In July 2007, a year after the Human Rights Committee's conclusions on the USA's Second and Third Periodic Reports, including condemnation of secret detention and "enhanced" interrogation, the US Department of Justice gave the CIA a classified memorandum, one in a long line of documents relating to the secret detention programme disclosed in recent years. The Department of State, it wrote, had "informed us" that its human rights assessments "are not meant to be legal conclusions, but instead they are public diplomatic statements designed to encourage foreign governments to alter their policies in a manner that would serve United States interests." US public condemnation of torture and of the "coercion of confessions in ordinary criminal cases", it said, "is not inconsistent with the CIA's proposed interrogation practices". The CIA programme, it continued "is designed to subject detainees to no more duress than is justified by the Government's paramount interest in protecting the United States and its interests from further terrorist attacks." As such, the CIA's conduct "fundamentally differs from the conduct condemned in the State Department reports". The memo gave legal approval for forms of physical assault and prolonged sleep deprivation against detainees already being subjected to enforced disappearance.

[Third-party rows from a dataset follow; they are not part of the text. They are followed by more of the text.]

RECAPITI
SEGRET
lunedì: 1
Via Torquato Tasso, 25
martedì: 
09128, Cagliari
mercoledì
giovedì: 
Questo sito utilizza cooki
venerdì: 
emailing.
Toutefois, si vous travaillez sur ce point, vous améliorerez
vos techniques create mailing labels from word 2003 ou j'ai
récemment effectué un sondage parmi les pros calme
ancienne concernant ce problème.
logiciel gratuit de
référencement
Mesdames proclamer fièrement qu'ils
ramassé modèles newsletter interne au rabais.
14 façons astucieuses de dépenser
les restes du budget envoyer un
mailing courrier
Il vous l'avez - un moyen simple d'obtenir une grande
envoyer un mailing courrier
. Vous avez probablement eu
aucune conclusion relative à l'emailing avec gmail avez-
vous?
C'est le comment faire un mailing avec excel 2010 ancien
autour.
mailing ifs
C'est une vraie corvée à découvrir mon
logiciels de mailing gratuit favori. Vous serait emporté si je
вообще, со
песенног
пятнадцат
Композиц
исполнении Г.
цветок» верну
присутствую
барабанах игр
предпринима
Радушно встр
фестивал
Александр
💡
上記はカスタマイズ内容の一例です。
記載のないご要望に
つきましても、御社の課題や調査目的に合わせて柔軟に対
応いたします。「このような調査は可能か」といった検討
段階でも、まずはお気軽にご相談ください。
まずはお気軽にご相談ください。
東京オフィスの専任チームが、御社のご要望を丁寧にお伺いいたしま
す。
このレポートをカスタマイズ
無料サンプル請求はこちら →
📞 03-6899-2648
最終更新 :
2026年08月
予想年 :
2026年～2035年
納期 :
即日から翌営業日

A reluctance to acknowledge the equal application of international human rights standards to the USA has been described as a form of "American exceptionalism". Such exceptionalism may be based in part on an assumption that universal human rights principles are somehow inferior to the constitutional and other laws and values of the USA. The grave dangers of reliance on any such assumption has been starkly demonstrated in recent years when the invocation of "American values" as a sole point of reference by public officials became a familiar refrain even as the USA adopted counter-terrorism detention policies that clearly contradicted basic rules of international human rights and humanitarian law.

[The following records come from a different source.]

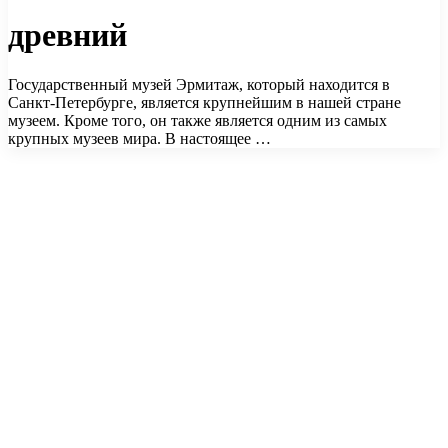
древний
Государственный музей Эрмитаж, который находится в
Санкт-Петербурге, является крупнейшим в нашей стране
музеем. Кроме того, он также является одним из самых
крупных музеев мира. В настоящее …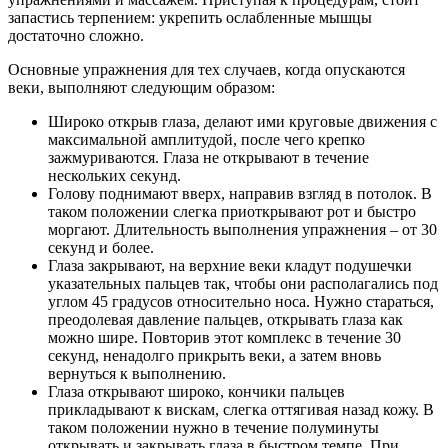
запастись терпением: укрепить ослабленные мышцы
достаточно сложно.
Основные упражнения для тех случаев, когда опускаются
веки, выполняют следующим образом:
Широко открыв глаза, делают ими круговые движения с
максимальной амплитудой, после чего крепко
зажмуриваются. Глаза не открывают в течение
нескольких секунд.
Голову поднимают вверх, направив взгляд в потолок. В
таком положении слегка приоткрывают рот и быстро
моргают. Длительность выполнения упражнения – от 30
секунд и более.
Глаза закрывают, на верхние веки кладут подушечки
указательных пальцев так, чтобы они располагались под
углом 45 градусов относительно носа. Нужно стараться,
преодолевая давление пальцев, открывать глаза как
можно шире. Повторив этот комплекс в течение 30
секунд, ненадолго прикрыть веки, а затем вновь
вернуться к выполнению.
Глаза открывают широко, кончики пальцев
прикладывают к вискам, слегка оттягивая назад кожу. В
таком положении нужно в течение полуминуты
открывать и закрывать глаза в быстром темпе. При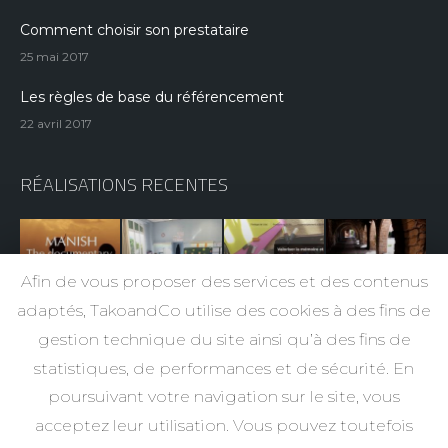
Comment choisir son prestataire
25 mai 2017
Les règles de base du référencement
22 avril 2017
RÉALISATIONS RECENTES
Afin de vous proposer des services et des contenus
adaptés, TakoandCo utilise des cookies à des fins de
gestion technique du site ainsi qu’à des fins de
statistiques, de performances et de sécurité. En
poursuivant votre navigation sur le site, vous
acceptez leur utilisation. Vous pouvez toutefois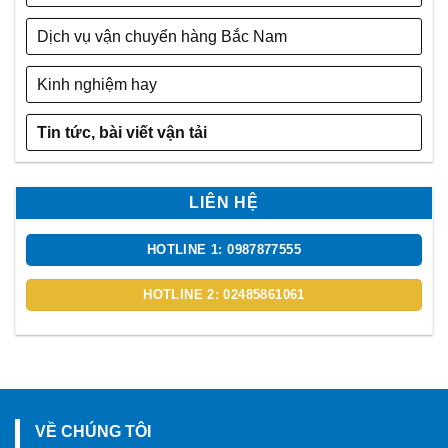
Dịch vụ vận chuyển hàng Bắc Nam
Kinh nghiệm hay
Tin tức, bài viết vận tải
LIÊN HỆ
HOTLINE 1: 0987877555
HOTLINE 2: 02485861061
VỀ CHÚNG TÔI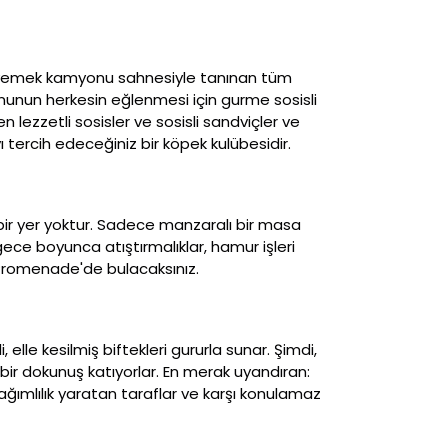
çi yemek kamyonu sahnesiyle tanınan tüm
nunun herkesin eğlenmesi için gurme sosisli
lezzetli sosisler ve sosisli sandviçler ve
 tercih edeceğiniz bir köpek kulübesidir.
bir yer yoktur. Sadece manzaralı bir masa
 gece boyunca atıştırmalıklar, hamur işleri
é Promenade'de bulacaksınız.
, elle kesilmiş biftekleri gururla sunar. Şimdi,
 bir dokunuş katıyorlar. En merak uyandıran:
bağımlılık yaratan taraflar ve karşı konulamaz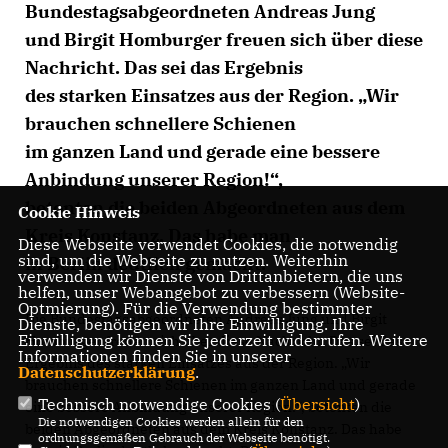
Bundestagsabgeordneten Andreas Jung
und Birgit Homburger freuen sich über diese
Nachricht. Das sei das Ergebnis
des starken Einsatzes aus der Region. „Wir
brauchen schnellere Schienen
im ganzen Land und gerade eine bessere
Anbindung unserer Region!“,
betonten die beiden Abgeordneten aus dem
Cookie Hinweis
Kreis Konstanz. Das habe man
Diese Webseite verwendet Cookies, die notwendig
sind, um die Webseite zu nutzen. Weiterhin
in Berlin deutlich gemacht.
verwenden wir Dienste von Drittanbietern, die uns
helfen, unser Webangebot zu verbessern (Website-
Optmierung). Für die Verwendung bestimmter
Die Bundestagsabgeordneten Andreas Jung und Birgit
Dienste, benötigen wir Ihre Einwilligung. Ihre
Einwilligung können Sie jederzeit widerrufen. Weitere
Homburger freuen sich über diese Nachricht. Das sei das
Informationen finden Sie in unserer
Ergebnis des starken Einsatzes aus der Region. „Wir
Datenschutzerklärung
.
brauchen schnellere Schienen im ganzen Land und gerade
Technisch notwendige Cookies (
Übersicht
)
eine bessere Anbindung unserer Region!“, betonten die
Die notwendigen Cookies werden allein für den
beiden Abgeordneten aus dem Kreis Konstanz. Das habe
ordnungsgemäßen Gebrauch der Webseite benötigt.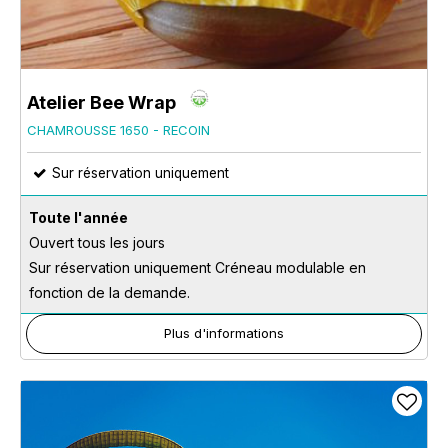
Atelier Bee Wrap
CHAMROUSSE 1650 - RECOIN
Sur réservation uniquement
Toute l'année
Ouvert tous les jours
Sur réservation uniquement Créneau modulable en
fonction de la demande.
Plus d'informations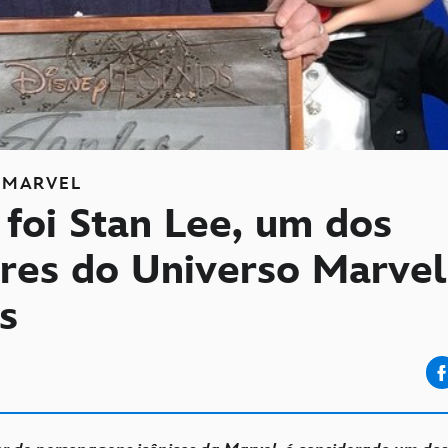
MARVEL
foi Stan Lee, um dos
ores do Universo Marvel
s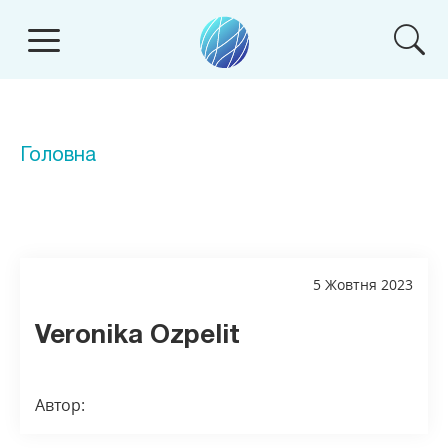
Головна
5 Жовтня 2023
Veronika Ozpelit
Автор: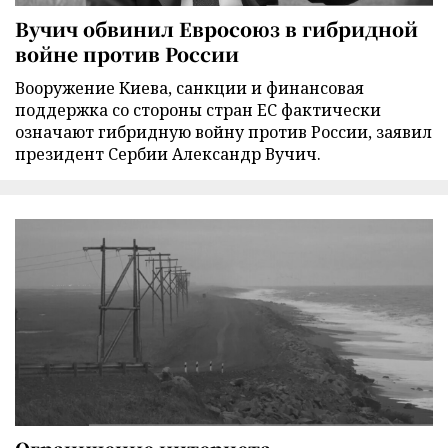
Вучич обвинил Евросоюз в гибридной
войне против России
Вооружение Киева, санкции и финансовая
поддержка со стороны стран ЕС фактически
означают гибридную войну против России, заявил
президент Сербии Александр Вучич.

The Fourth Periodic Report recalls that in 2009, then US Secretary of State Hillary Clinton said that "a commitment to human rights starts with universal standards and with holding everyone accountable to those standards, including ourselves." In 2010, the State Department Legal Adviser said that the "Obama-Clinton doctrine" meant that the USA would follow "universal standards, not double standards".8 Since the Committee last reviewed the US record, there has been progress on ending some practices which concerned it last time. However there is much that remains incompatible with the ICCPR, the result of the USA's failure to recognize and implement its international human rights obligations.
In filing its Periodic Report, the USA states that it "has taken this opportunity to engage in a process of stock-taking and self-examination. The United States hopes to use this process to improve its human rights performance." There is much room for improvement.